Investment in renewables will be crucial
The Associação de Reguladores de Energia dos Países de Língua Oficial Portuguesa (RELOP) [Association of Portuguese Speaking Energy Regulatory Entities] published a report which examines the repercussions of the Covid-19 pandemic on the regulation of the energy sector, throughout 2020, encompassing the measures taken by the Entidade Reguladora dos Serviços Energéticos – ERSE [Energy Services Regulatory Authority].
The report explains that in the energy sector, economic recovery will have to involve an equilibrium between worldwide economic growth, taking into account its specific regional characteristics and the creation of an energy system which is sustainable in the long term.
“At the same time, investment in renewables will be crucial to decarbonise the sector and to reduce carbon reliance. Reduced consumption and prices affected the electricity, gas and fuel sectors. In line with international energy markets and the almost total grounding of the aviation sector resulting from cross-border travel restrictions, this fall was more significant in the fuel sector than in the gas and electricity sectors.”
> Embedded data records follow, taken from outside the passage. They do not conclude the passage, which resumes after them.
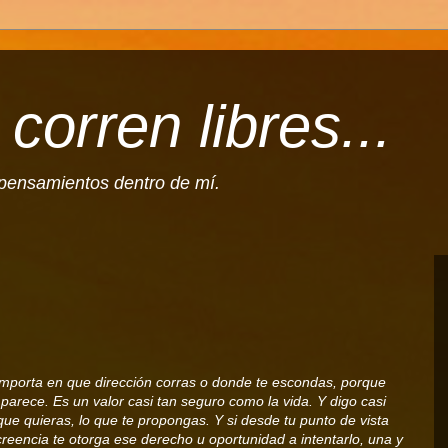
corren libres...
l pensamientos dentro de mí.
 importa en que dirección corras o donde te escondas, porque
parece. Es un valor casi tan seguro como la vida. Y digo casi
ue quieras, lo que te propongas. Y si desde tu punto de vista
creencia te otorga ese derecho u oportunidad a intentarlo, una y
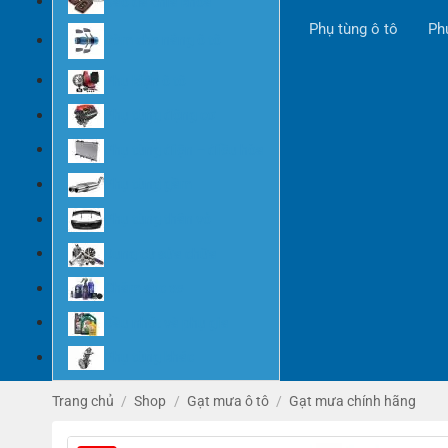
Bao da chìa khóa
Phụ tùng ô tô
Ph
Rèm che nắng ô tô
Phụ kiện ô tô
Phụ tùng động cơ
Phụ tùng điện – điều hòa
Phụ tùng gầm
Phụ tùng thân vỏ
Dụng cụ sửa chữa
Chăm sóc xe
Dầu nhớt và phụ gia
Phụ tùng khác
Trang chủ
/
Shop
/
Gạt mưa ô tô
/
Gạt mưa chính hãng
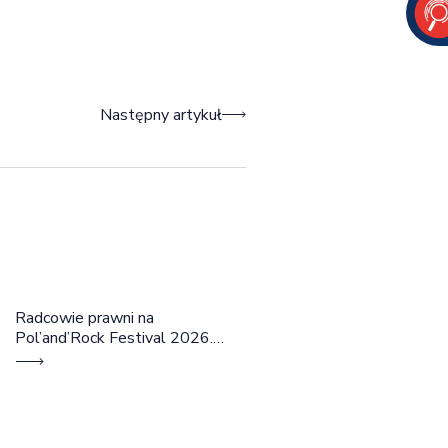
Następny artykuł
Radcowie prawni na
Pol’and’Rock Festival 2026.
Cztery dni rozmów, edukacji i
dobrej energii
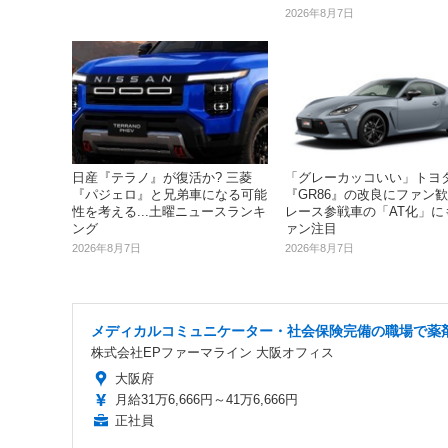
2026年8月7日
日産『テラノ』が復活か? 三菱
「グレーカッコいい」トヨ
『パジェロ』と兄弟車になる可能
『GR86』の改良にファン歓
性を考える...土曜ニュースランキ
レース参戦車の「AT化」に
ング
ァン注目
2026年8月7日
2026年8月7日
メディカルコミュニケーター・社会保険完備の職場で薬
株式会社EPファーマライン 大阪オフィス
大阪府
月給31万6,666円～41万6,666円
正社員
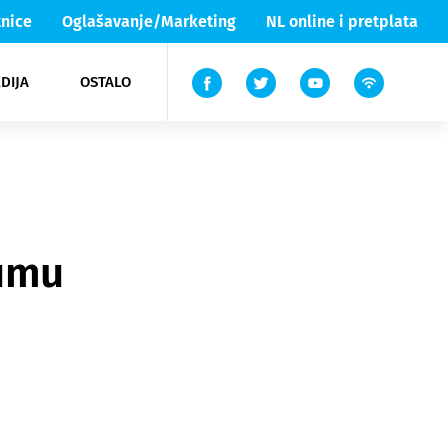
nice
Oglašavanje/Marketing
NL online i pretplata
DIJA
OSTALO
ar
ortovi
 List TV
entari
elgood
Lika & Senj
eumu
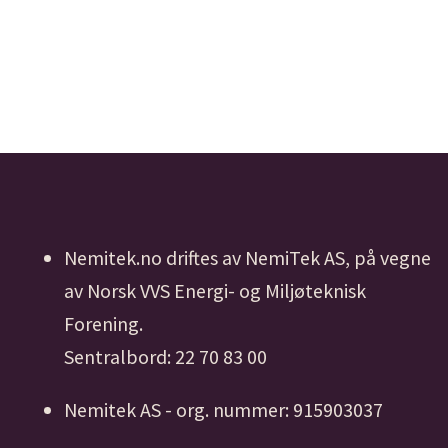
Nemitek.no driftes av NemiTek AS, på vegne
av Norsk VVS Energi- og Miljøteknisk
Forening.
Sentralbord: 22 70 83 00
Nemitek AS - org. nummer: 915903037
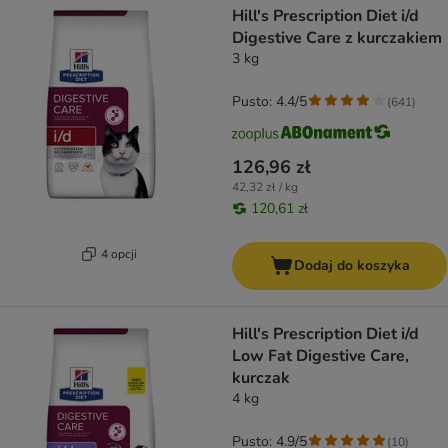
Hill's Prescription Diet i/d
Digestive Care z kurczakiem
3 kg
Pusto: 4.4/5
(
641
)
126,96 zł
42,32 zł / kg
120,61 zł
4 opcji
Dodaj do koszyka
Hill's Prescription Diet i/d
Low Fat Digestive Care,
kurczak
4 kg
Pusto: 4.9/5
(
10
)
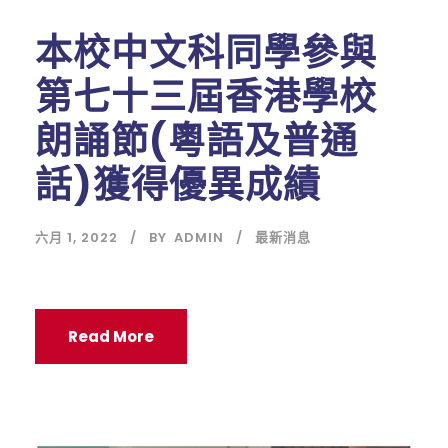
本校中文科同學參與
第七十三屆香港學校
朗誦節(粵語及普通
話)獲得優異成績
六月 1, 2022
BY
ADMIN
最新消息
Read More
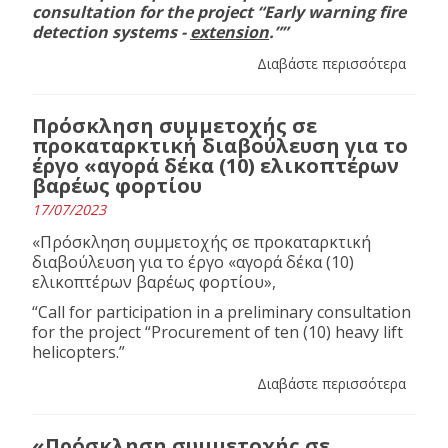
consultation for the project “Early warning fire
detection systems -
extension
.””
Διαβάστε περισσότερα
Πρόσκληση συμμετοχής σε
προκαταρκτική διαβούλευση για το
έργο «αγορά δέκα (10) ελικοπτέρων
βαρέως φορτίου
17/07/2023
«Πρόσκληση συμμετοχής σε προκαταρκτική
διαβούλευση για το έργο «αγορά δέκα (10)
ελικοπτέρων βαρέως φορτίου»,
“Call for participation in a preliminary consultation
for the project “Procurement of ten (10) heavy lift
helicopters.”
Διαβάστε περισσότερα
«Πρόσκληση συμμετοχής σε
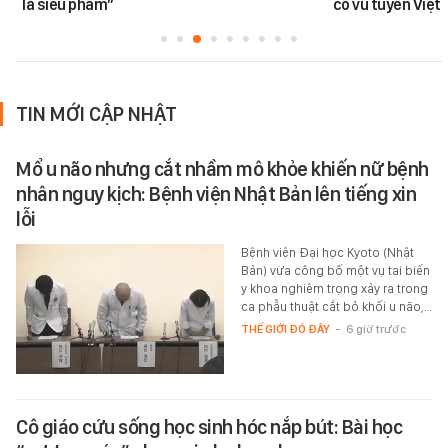
là siêu phẩm”
cổ vũ tuyển Việt
TIN MỚI CẬP NHẬT
Mổ u não nhưng cắt nhầm mô khỏe khiến nữ bệnh
nhân nguy kịch: Bệnh viện Nhật Bản lên tiếng xin
lỗi
Bệnh viện Đại học Kyoto (Nhật
Bản) vừa công bố một vụ tai biến
y khoa nghiêm trọng xảy ra trong
ca phẫu thuật cắt bỏ khối u não,…
THẾ GIỚI ĐÓ ĐÂY
-
6 giờ trước
Cô giáo cứu sống học sinh hóc nắp bút: Bài học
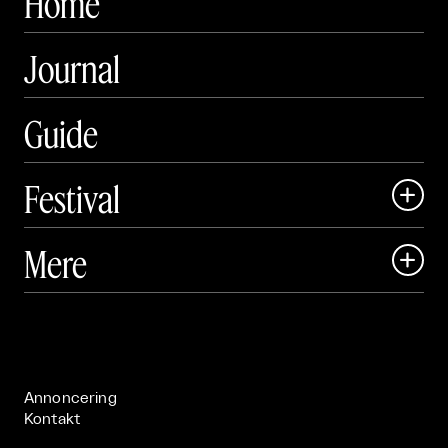
Home
Journal
Guide
Festival

Art Matter Local

Mere

Art Matter Festival

Om

Live

Publikationer

Annoncering
Kontakt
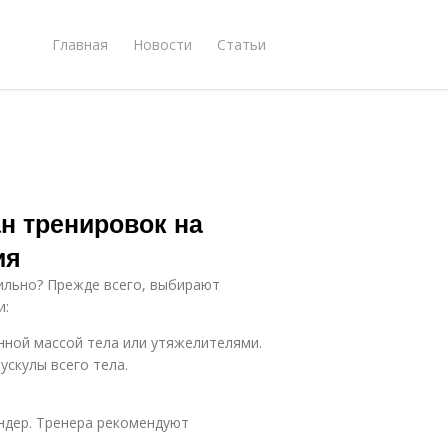
Главная
Новости
Статьи
н тренировок на
ия
ильно? Прежде всего, выбирают
и:
нной массой тела или утяжелителями.
скулы всего тела.
андер. Тренера рекомендуют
The report estimates that natural gas, as a transitional energy supply during the recovery period, will re-gain its ground quicker than other fuels such as petrol. “The demand for natural gas is likely to increase, particularly in Europe where liquefied natural gas (LNG) accounts for a more substantial share of the energy mix.”
Transition to clean energies is vital
Expounding that “energy regulation contributes greatly towards the economic and technical resilience of the sector,” the report goes on to say that the regulators decided to prioritise mitigating risks to the consumer, and simultaneously sought to maintain the sector’s economic and financial equilibrium. “It must be pointed out that the regulators made vital contributions to a transparent analysis and monitoring of the market and of the sector, enabling the implementation of policies based on reliable and robust statistical data. Because of its vital nature in the response to the crisis, regulation may play a more active role in the process of economic recovery and energy transition.”
Therefore, with the emergency period over, “it falls to the regulators to assess the advantages and disadvantages of returning to a pre-COVID regulatory benchmark or creating a new framework which incorporates the best practices and lessons learnt from the regulatory response during the pandemic.”
According to the European Council, energy production and consumption currently account for 75 % of EU greenhouse gas emissions, and so switching to clean energy is a precondition for putting the EU on the path to climate neutrality by 2050 and a great opportunity to stimulate and support the recovery of the EU economy after the COVID-19 pandemic.